If the “StartsFromJan1” field is set to “Y” (true), then this line must be processed according to a set of rules, if “N” is left as it is. For example, the processing can occur as follows: the corresponding cell of the previous line is subtracted from the cell in the current line (if Q4 is subtracted Q3), taking into account the fact that if it has the value of the StartsFromJan1 == N field then subtract one more minus one line, and so on let's get to Q1, but if the StartsFromJan1 == Y field is in the row to be taken away, then we stop there, for clarity, I will give an example of the data:
Year | Quarter | StartsFromJan1 | Somevalue | Somevalue |
---|
2009 | Q1 | N | 3000 | 4,000 |
2009 | Q2 | Y | 3500 | 5000 |
2009 | Q3 | N | 4,000 | 6000 |
2009 | Q4 | Y | 5000 | 7,000 |
2009 | Q1 | N | 3500 | 4400 |
2009 | Q2 | Y | 3400 | 5600 |
2009 | Q3 | N | 4500 | 6500 |
2009 | Q4 | Y | 5600 | 7800 |
in our case, the first remains unchanged, we take away the first from the second, do not touch the third, subtract 3 and 2 from the fourth
the development of the problem the following problems
- Calculating data if the “StartsFromJan1” field is set to “Y”
- Weeding empty lines
- Minimize the amount of manual work
To solve the first problem, the same static classes came to the rescue. I used 3 one-dimensional arrays (three, because the string in which Quarter == Q1 is always “N” for the “StartsFromJan1” field), created some Int type variable, which after each processed cell was increased by one, and after processing the last cell in the line and the transition to the next reset. Next, a method was created that converted the incoming data and wrote it into an array, it also reset the array when switching from Q4 to Q1. And in the latter method, I was engaged in pulling data out of the array, whether the incoming parameter needed to be counted, he later called the method to add to the array and returned the calculated or uncalculated value (depending on the “StartsFromJan1” parameter).

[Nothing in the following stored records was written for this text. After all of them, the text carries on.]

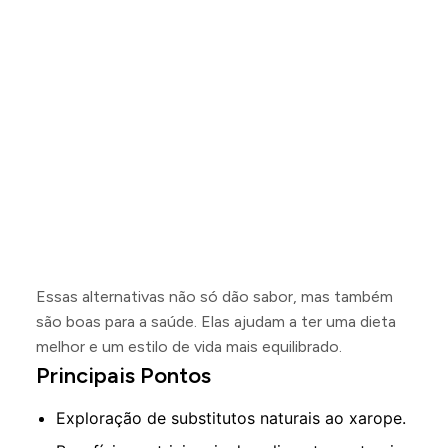
Essas alternativas não só dão sabor, mas também
são boas para a saúde. Elas ajudam a ter uma dieta
melhor e um estilo de vida mais equilibrado.
Principais Pontos
Exploração de substitutos naturais ao xarope.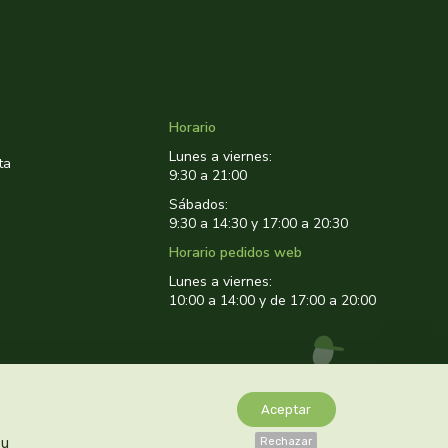
Horario
Lunes a viernes:
ta
9:30 a 21:00
Sábados:
9:30 a 14:30 y 17:00 a 20:30
Horario pedidos web
Lunes a viernes:
10:00 a 14:00 y de 17:00 a 20:00
Aceptar
tu
Rechazar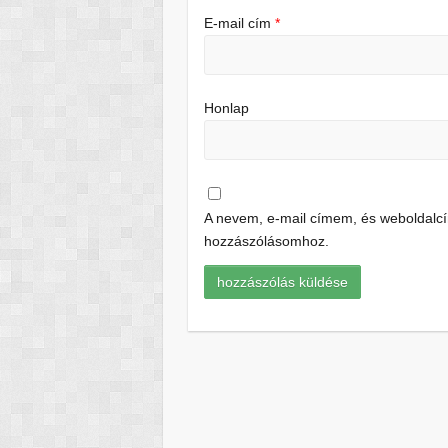
E-mail cím
*
Honlap
A nevem, e-mail címem, és weboldal
hozzászólásomhoz.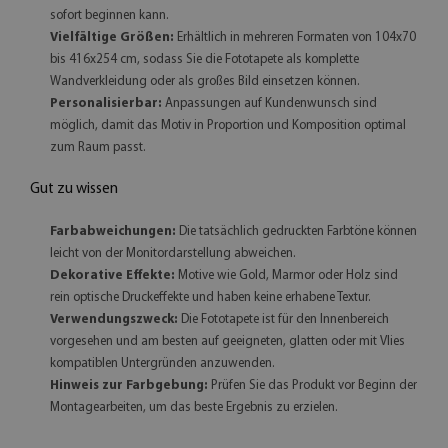
sofort beginnen kann.
Vielfältige Größen:
Erhältlich in mehreren Formaten von 104x70
bis 416x254 cm, sodass Sie die Fototapete als komplette
Wandverkleidung oder als großes Bild einsetzen können.
Personalisierbar:
Anpassungen auf Kundenwunsch sind
möglich, damit das Motiv in Proportion und Komposition optimal
zum Raum passt.
Gut zu wissen
Farbabweichungen:
Die tatsächlich gedruckten Farbtöne können
leicht von der Monitordarstellung abweichen.
Dekorative Effekte:
Motive wie Gold, Marmor oder Holz sind
rein optische Druckeffekte und haben keine erhabene Textur.
Verwendungszweck:
Die Fototapete ist für den Innenbereich
vorgesehen und am besten auf geeigneten, glatten oder mit Vlies
kompatiblen Untergründen anzuwenden.
Hinweis zur Farbgebung:
Prüfen Sie das Produkt vor Beginn der
Montagearbeiten, um das beste Ergebnis zu erzielen.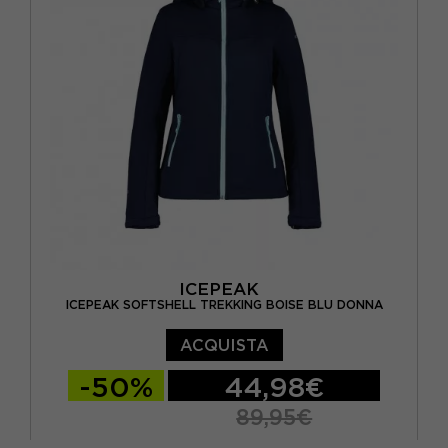
ICEPEAK
ICEPEAK SOFTSHELL TREKKING BOISE BLU DONNA
ACQUISTA
-50%
44,98€
89,95€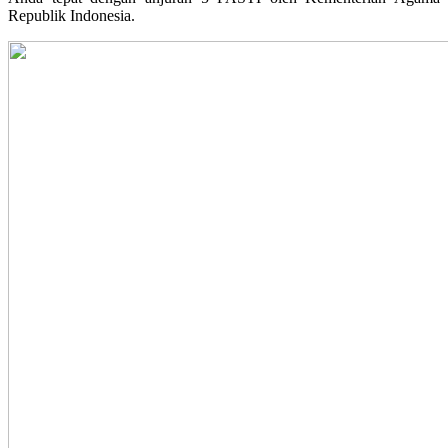
Republik Indonesia.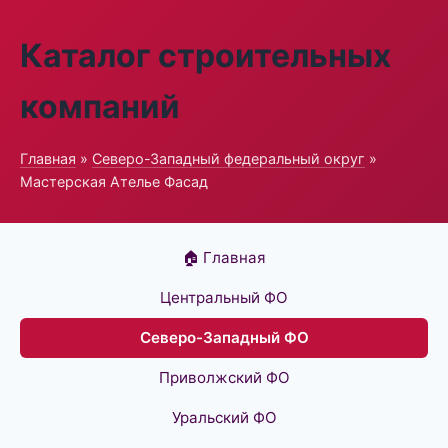
Каталог строительных
компаний
Главная
»
Северо-Западный федеральный округ
»
Мастерская Ателье Фасад
🏠 Главная
Центральный ФО
Северо-Западный ФО
Приволжский ФО
Уральский ФО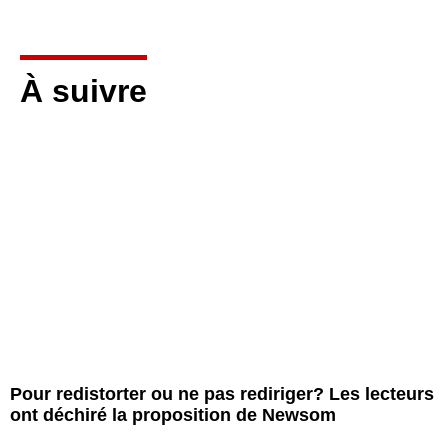
À suivre
Pour redistorter ou ne pas rediriger? Les lecteurs
ont déchiré la proposition de Newsom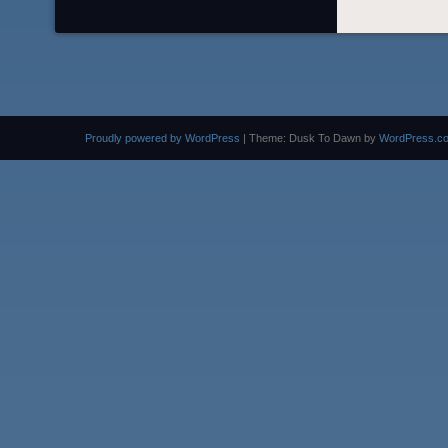
Proudly powered by WordPress
|
Theme: Dusk To Dawn by
WordPress.c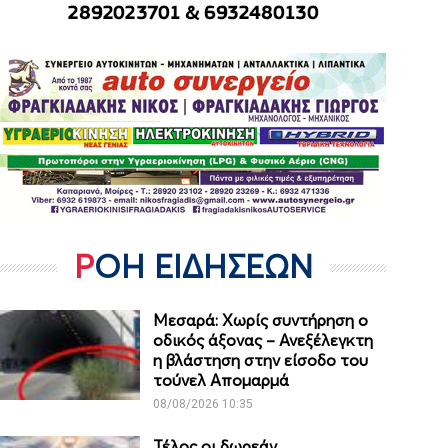
ΡΟΗ ΕΙΔΗΣΕΩΝ
Μεσαρά: Χωρίς συντήρηση ο
οδικός άξονας – Ανεξέλεγκτη
η βλάστηση στην είσοδο του
τούνελ Απομαρμά
08/08/2026 10:35
Τέλος οι δωρεάν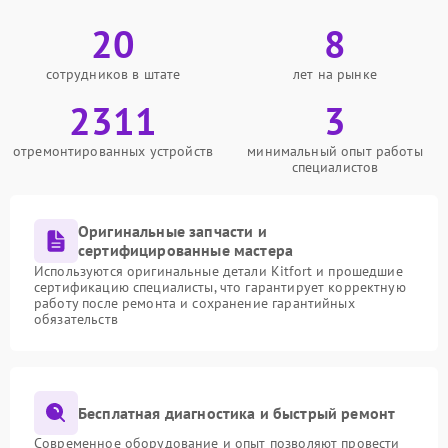
20
8
сотрудников в штате
лет на рынке
2311
3
отремонтированных устройств
минимальный опыт работы
специалистов
Оригинальные запчасти и
сертифицированные мастера
Используются оригинальные детали Kitfort и прошедшие
сертификацию специалисты, что гарантирует корректную
работу после ремонта и сохранение гарантийных
обязательств
Бесплатная диагностика и быстрый ремонт
Современное оборудование и опыт позволяют провести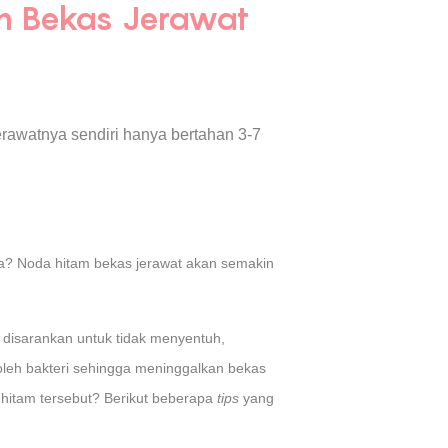
m Bekas Jerawat
rawatnya sendiri hanya bertahan 3-7
nya? Noda hitam bekas jerawat akan semakin
disarankan untuk tidak menyentuh,
leh bakteri sehingga meninggalkan bekas
hitam tersebut? Berikut beberapa
tips
yang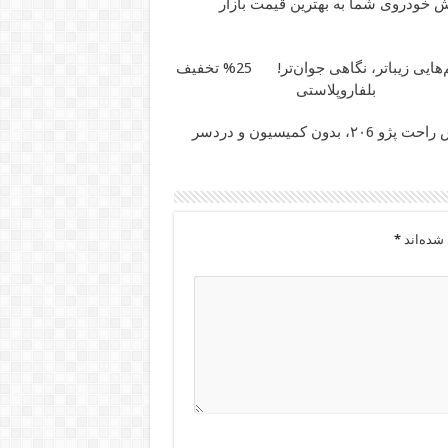
 خودروی شما به بهترین قیمت بازار
ایی زیباتر، نگاهی جوان‌تر!
25% تخفیف
بلفاروپلاستی
و ۲۰6، بدون کمیسیون و دردسر
شده‌اند
*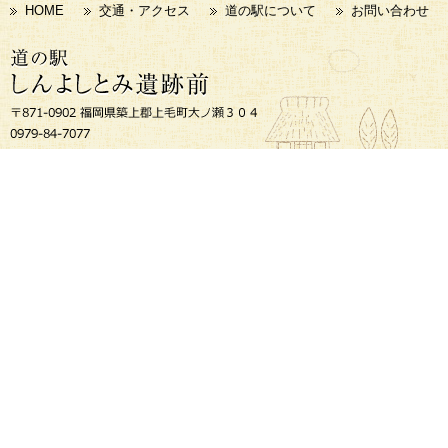
HOME
交通・アクセス
道の駅について
お問い合わせ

Then, in the tMap component, this method was called into which the values ​​“StartsFromJan1”, “Quarter”, “someValue” were transferred ...
The problem with empty lines ... at first we just cut the number of readable lines from the file, but this solution was temporary, as the amount of data increases over time. The solution came in the form of a tFilterRow component, which simply indicated some expression for filtering, for example Year! = null || Year! = "", All values ​​that met the condition were run through tMap.
after carrying out the described optimizations, the development time of a single Osprey data was reduced by several orders of magnitude, the amount of work was also significantly less, although for the most part everything was done because of the enormous reluctance to do the same type and long-term work, especially when it concerns copy-peist.